Single-molecule fluorescence resonance energy transfer (smFRET) is widely used to investigate dynamic (bio)molecular interactions occurring over distances of up to 10 nm. Recent advances in super-resolution methods have brought their spatiotemporal resolution closer towards the smFRET regime. Although these methods do not suffer from the spatial restrictions of FRET, they only visualize one emitter at a time, thus making it difficult to capture fast dynamics of the interactions. Here we describe two approaches to overcome this limitation in pulsed-interleaved MINFLUX (pMINFLUX) microscopy by using its intrinsic fluorescence lifetime information. First we combine pMINFLUX with smFRET, which enables tracking a FRET donor with nanometre precision while simultaneously determining its distance to a FRET acceptor, yielding the acceptor position by multilateration. Second, we developed pMINFLUX lifetime multiplexing—a method that simultaneously tracks two fluorophores with similar spectral properties but distinct fluorescence lifetimes—to extend co-localized tracking beyond the FRET range. We demonstrate applications on DNA origami systems as well as by imaging the paratopes of an antibody with precision better than 2 nm, paving the way for nanometre precise co-localized tracking for inter-dye distances between 4 nm and 100 nm, and closing the resolution gap between smFRET and co-tracking.

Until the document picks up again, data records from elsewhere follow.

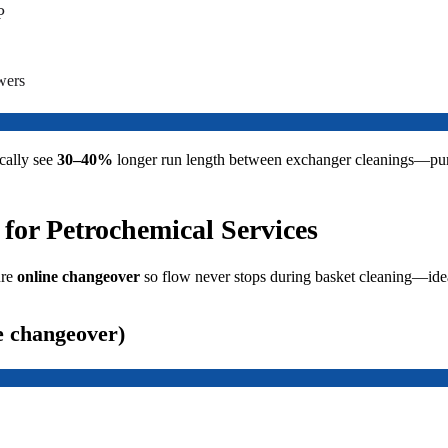
P
wers
cally see
30–40%
longer run length between exchanger cleanings—pu
 for Petrochemical Services
ure
online changeover
so flow never stops during basket cleaning—idea
e changeover)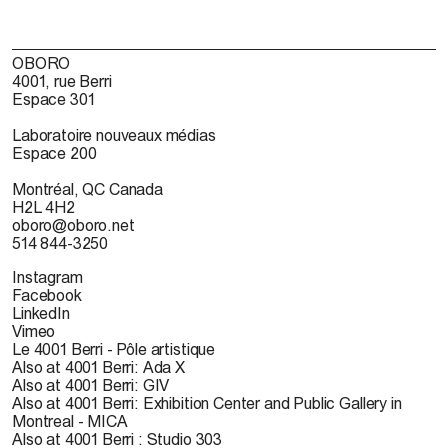
OBORO
4001, rue Berri
Espace 301
Laboratoire nouveaux médias
Espace 200
Montréal, QC Canada
H2L 4H2
oboro@oboro.net
514 844-3250
Instagram
Facebook
LinkedIn
Vimeo
Le 4001 Berri - Pôle artistique
Also at 4001 Berri: Ada X
Also at 4001 Berri: GIV
Also at 4001 Berri: Exhibition Center and Public Gallery in
Montreal - MICA
Also at 4001 Berri : Studio 303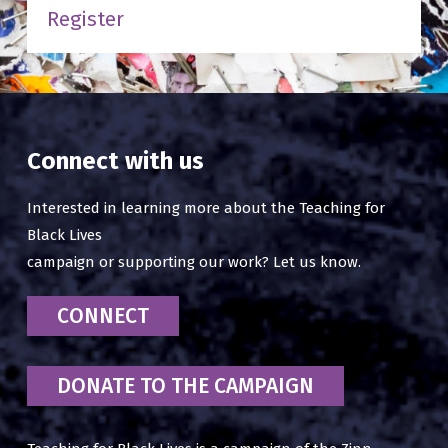
Register
Connect with us
Interested in learning more about the Teaching for
Black Lives
campaign or supporting our work? Let us know.
CONNECT
DONATE TO THE CAMPAIGN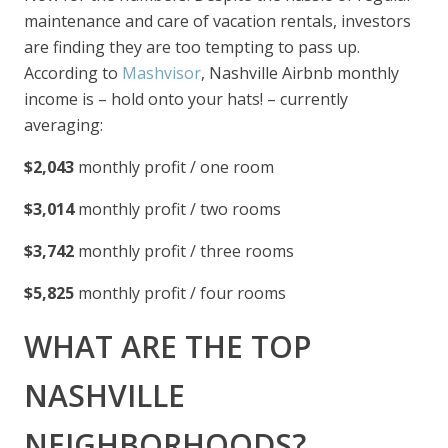
maintenance and care of vacation rentals, investors
are finding they are too tempting to pass up.
According to
Mashvisor
, Nashville Airbnb monthly
income is – hold onto your hats! – currently
averaging:
$2,043
monthly profit / one room
$3,014
monthly profit / two rooms
$3,742
monthly profit / three rooms
$5,825
monthly profit / four rooms
WHAT ARE THE TOP
NASHVILLE
NEIGHBORHOODS?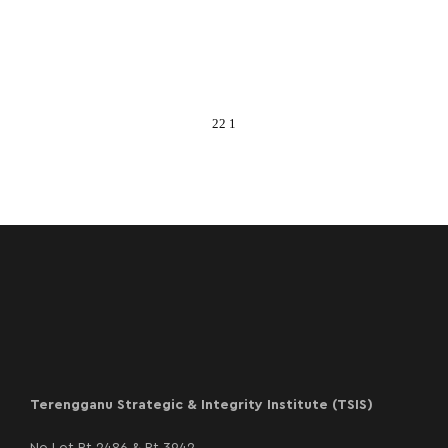
22 1
Terengganu Strategic & Integrity Institute (TSIS)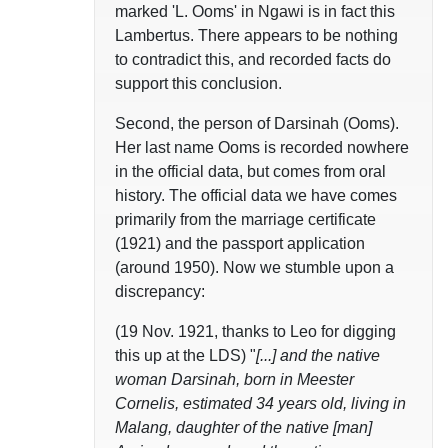
marked 'L. Ooms' in Ngawi is in fact this
Lambertus. There appears to be nothing
to contradict this, and recorded facts do
support this conclusion.
Second, the person of Darsinah (Ooms).
Her last name Ooms is recorded nowhere
in the official data, but comes from oral
history. The official data we have comes
primarily from the marriage certificate
(1921) and the passport application
(around 1950). Now we stumble upon a
discrepancy:
(19 Nov. 1921, thanks to Leo for digging
this up at the LDS) "
[...] and the native
woman Darsinah, born in Meester
Cornelis, estimated 34 years old, living in
Malang, daughter of the native [man]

单分子荧光共振能量转移 (smFRET) 广泛用于研究在长达 10 nm 的距离内发生的动态（生物）分子相互作用。超分辨率方法的最新进展使其时空分辨率更接近 smFRET 体系。尽管这些方法不受 FRET 的空间限制，但它们一次只能可视化一个发射器，因此很难捕获相互作用的快速动态。在这里，我们描述了两种方法，通过利用其固有的荧光寿命信息来克服脉冲交错 MINFLUX (pMINFLUX) 显微镜中的这一限制。首先，我们将 pMINFLUX 与 smFRET 结合起来，从而能够以纳米精度跟踪 FRET 供体，同时确定其与 FRET 受体的距离，从而通过多边测量得出受体位置。其次，我们开发了 pMINFLUX 寿命多重分析（一种同时跟踪具有相似光谱特性但不同荧光寿命的两种荧光团的方法），以将共定位跟踪扩展到 FRET 范围之外。我们演示了在 DNA 折纸系统上的应用，以及以优于 2 nm 的精度对抗体互补位进行成像，为 4 nm 至 100 nm 之间染料间距离的纳米精确共定位跟踪铺平了道路，并缩小了分辨率smFRET 和协同追踪之间的差距。